7. Fontaine Jackson

TWO YEARS AGO

“I missed you,” Nairobi whispered, her head tucked against my chest. Her voice was softer than I’d heard in days.

We’d just gotten back to my place after I picked her up from Kyree’s. She was still working him with the other girls from Stilettos.

“Hm. Did you?” I asked as I traced my fingers lightly up her back. She nodded, looking up at me through her long lashes.

“But not enough to tell the others about us, huh?”

She stiffened and tried to pull away, but I kept my hold on her.

“You don’t have to leave when this is over, Nai,” I said, kissing her forehead. She hadn't said it out loud, but I knew what it was. She planned to vanish and throw this away like it didn’t matter.

She cleared her throat and averted her eyes. “Is there food upstairs? I’m starving.”

I sighed, letting her go. “Yeah. I ordered Golden Dragon,” I muttered as the elevator doors closed.

Out the corner of my eye, I caught her lips twitch like she was fighting back a smile.

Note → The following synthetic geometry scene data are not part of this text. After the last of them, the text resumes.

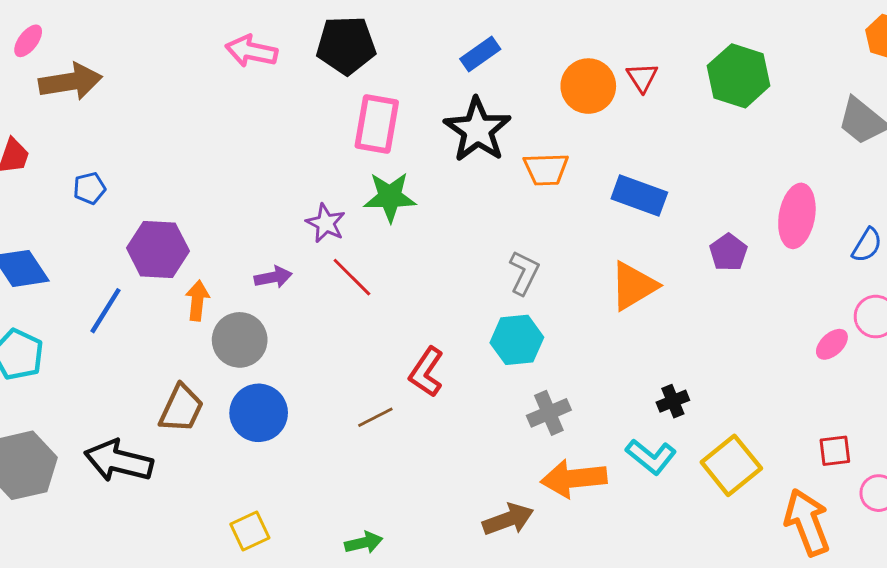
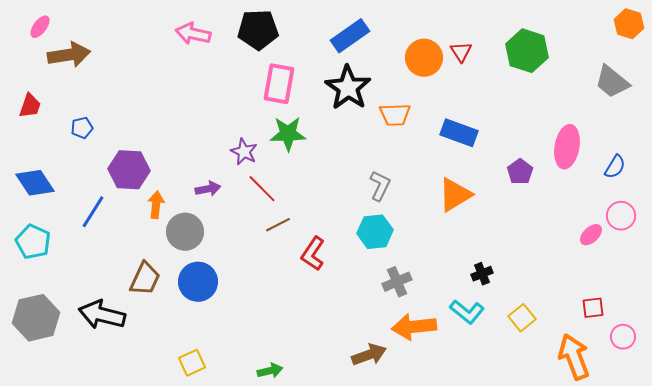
blue rectangle: (480, 54) -> (350, 36), size x1.4
brown line: (375, 417) -> (278, 225), moved
yellow square: (731, 465) -> (522, 318), size x0.7

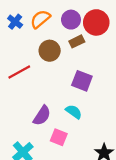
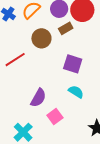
cyan semicircle: (74, 112) -> (76, 92), moved
pink square: (59, 137) -> (55, 117), turned 35

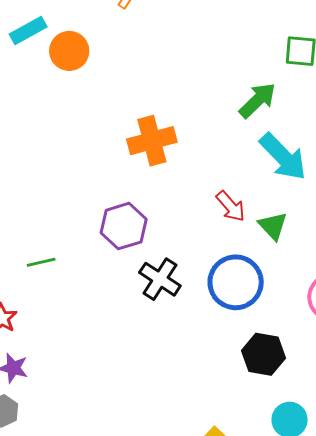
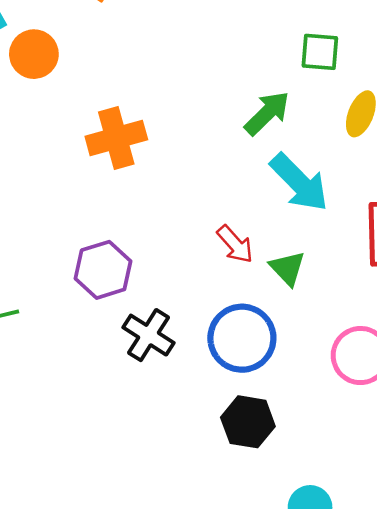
orange cross: (152, 141) -> (116, 138), moved
black hexagon: (263, 354) -> (248, 422), moved

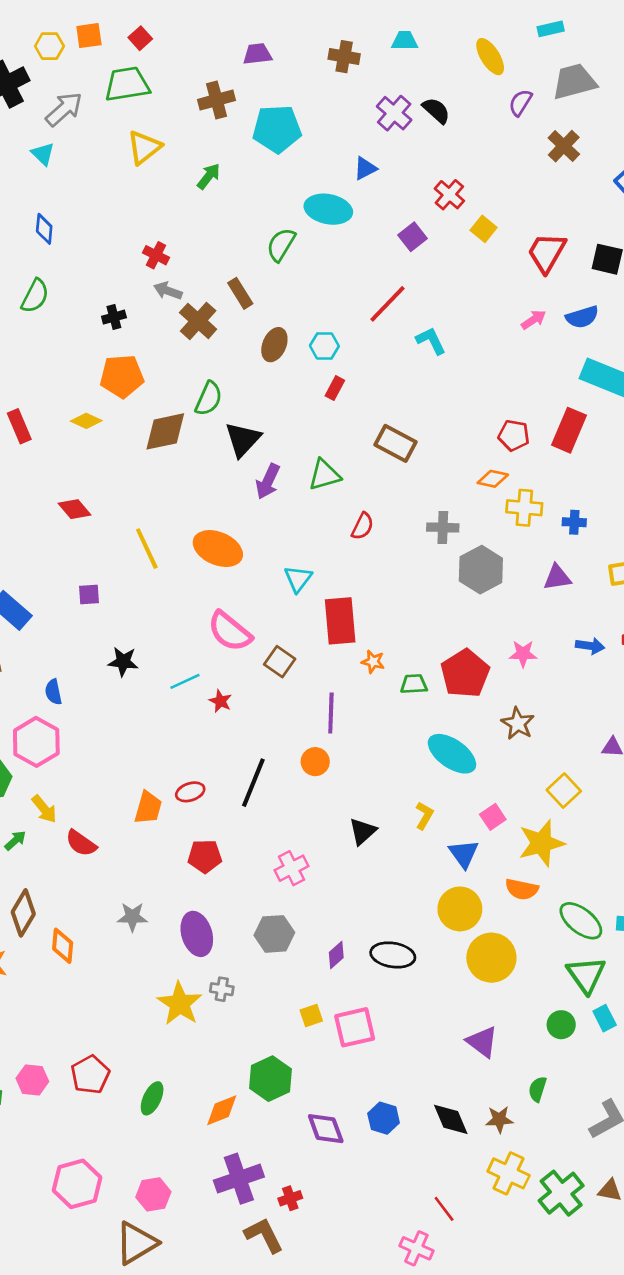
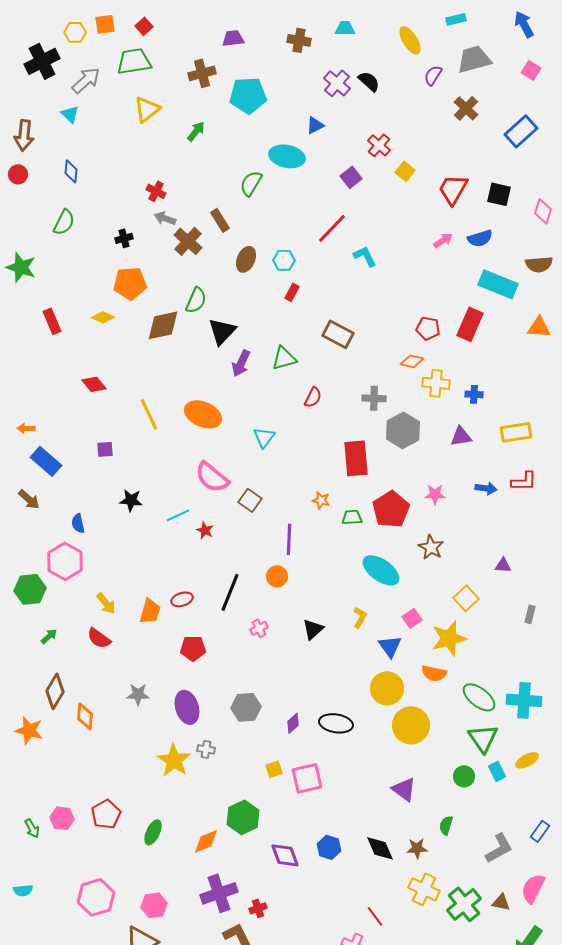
red rectangle: (340, 621) -> (356, 458), moved
yellow arrow: (44, 809) -> (106, 603), moved
pink cross: (292, 868) -> (259, 628), moved, size x0.7

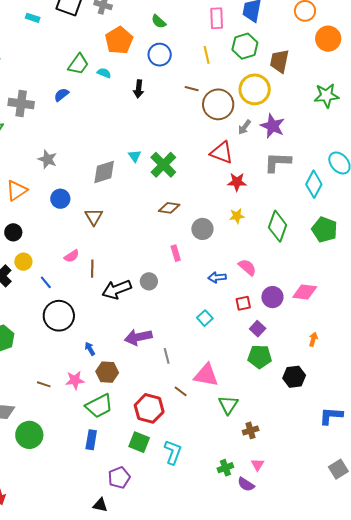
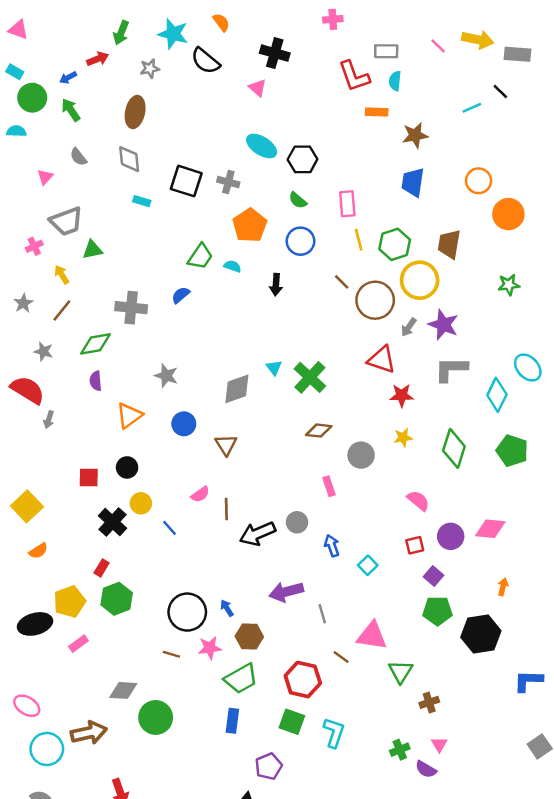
pink rectangle: (217, 18) -> (347, 204), moved
green hexagon: (245, 46) -> (395, 244), moved
brown line: (192, 89) -> (342, 282), turned 32
green star: (326, 96) -> (509, 285), size x0.7
blue arrow: (217, 277) -> (332, 546), moved, turned 78
black circle: (59, 316) -> (187, 612), moved
black hexagon: (294, 377) -> (481, 634), size x1.4

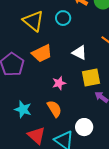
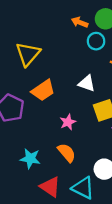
cyan circle: (63, 18) -> (96, 41), moved
yellow triangle: (33, 21) -> (28, 54), turned 40

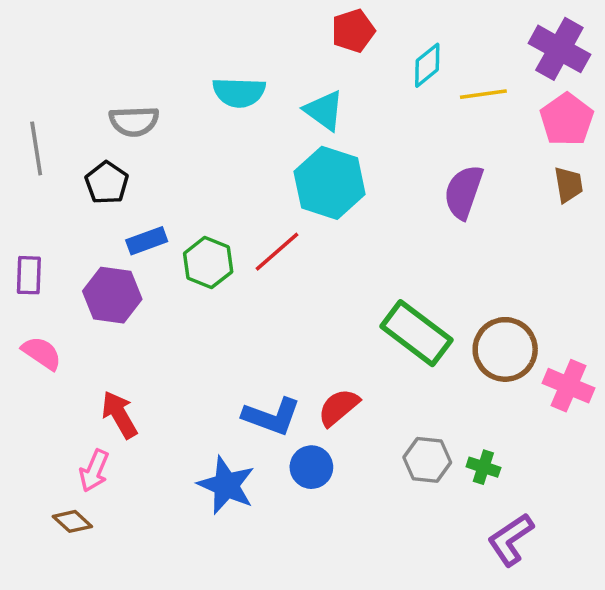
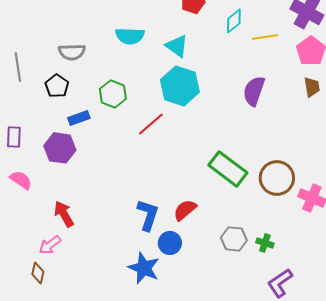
green hexagon: (208, 263) -> (113, 94), moved
blue L-shape: (272, 416) -> (148, 215), turned -92
pink arrow: (94, 471) -> (50, 245), turned 30
blue star: (226, 485) -> (144, 268), moved
brown diamond: (72, 521) -> (38, 273), turned 60

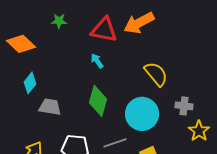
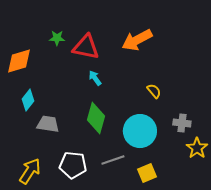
red triangle: (104, 30) -> (86, 47), moved
orange diamond: (21, 44) -> (19, 61), turned -60
yellow semicircle: (156, 74) -> (154, 91), size x0.6

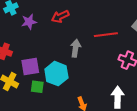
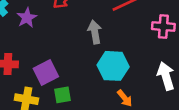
cyan hexagon: (56, 74) -> (113, 66), moved

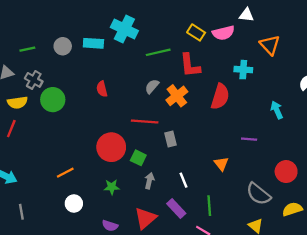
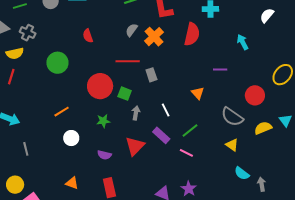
green circle: (53, 100) -> (57, 63), moved
green line: (209, 206) -> (190, 131), turned 60

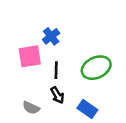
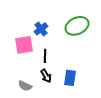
green ellipse: (96, 68) -> (77, 26), moved
blue rectangle: (87, 109) -> (70, 78), moved, turned 63

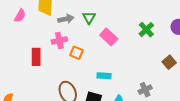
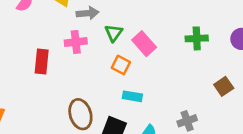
green triangle: (89, 18) -> (114, 33), moved
green cross: (146, 30) -> (197, 38), turned 35
orange square: (77, 53) -> (121, 65), moved

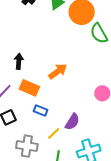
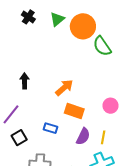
orange rectangle: (29, 88) -> (74, 111), moved
yellow line: (54, 133) -> (103, 137), moved, turned -32

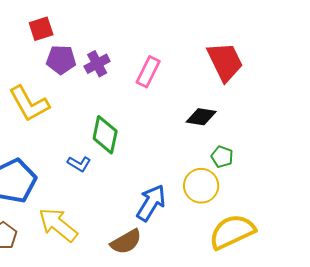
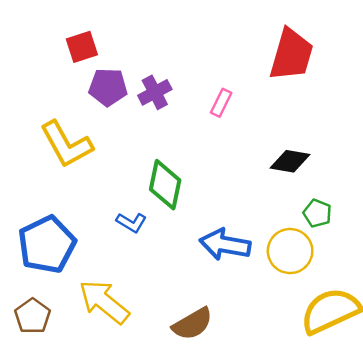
red trapezoid: (225, 62) -> (291, 55), moved, turned 42
pink rectangle: (148, 72) -> (221, 103), size x0.7
blue arrow: (151, 203) -> (225, 245), moved, turned -111

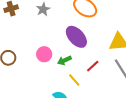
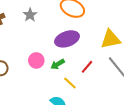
purple ellipse: (76, 37) -> (67, 39), turned -60

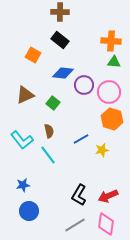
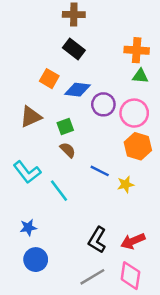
orange square: (33, 55) -> (49, 79), moved
green square: (53, 103) -> (65, 127), turned 32
brown semicircle: (49, 131) -> (68, 150), moved, turned -32
blue line: (81, 139) -> (100, 171), turned 56

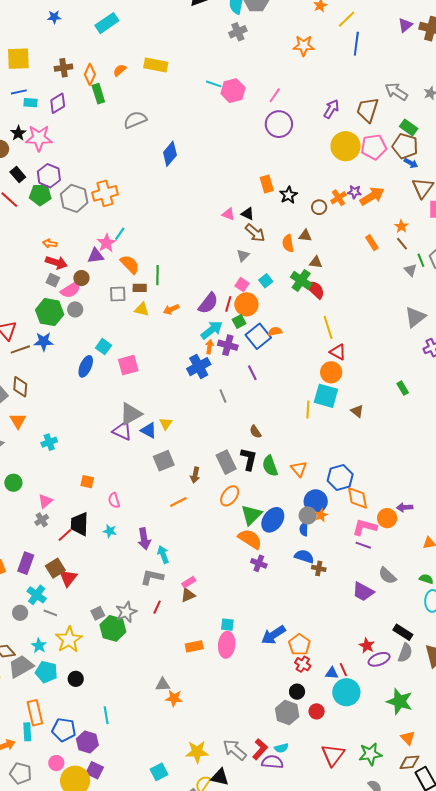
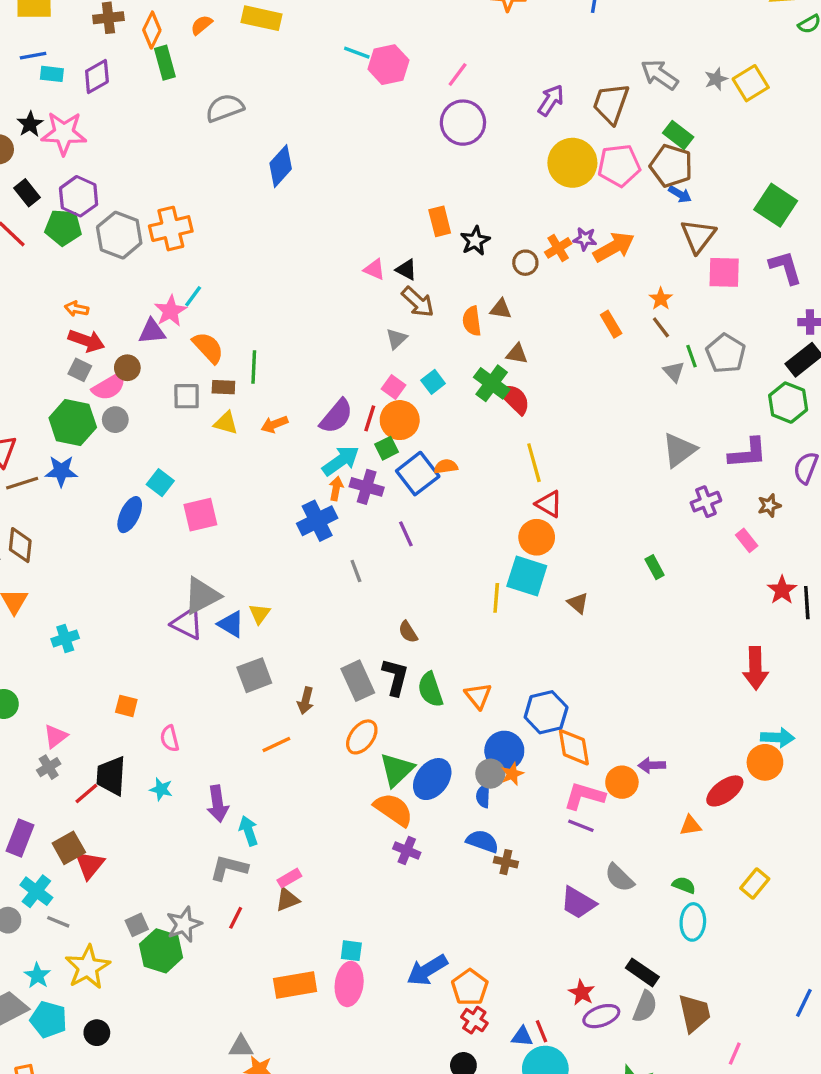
orange rectangle: (194, 646) -> (295, 985), size x1.4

“Look at you, Bear,” she teased.

An hour later, she was fresh out of the shower, in one of my t-shirts with a bowl of lo mein and wings in her lap.

“God, this is so good,” she moaned between bites.

I watched her, blown at how easy it was for her to check in and out of this thing between us like it was just some fantasy for her.

“Yo, what are we doing, Nairobi?” I finally asked, keeping my voice steady. I was done walking on eggshells around her feelings.

She chewed slowly. “What are we doing with what?”

“You know what I mean,” I said, locking eyes with her, daring her to dodge the topic again. “You keep saying it’s complicated, but what’s so complicated about us being together?”

She sighed and set the bowl down. “We’re having fun. I like being with you. Why put labels on it?”

“Fun?” I scoffed. “Nah. Don’t do that.”

“Do what?” she asked, an edge creeping into her voice. “I told you from the beginning that I don’t do relationships. You knew what this was, Fontaine.”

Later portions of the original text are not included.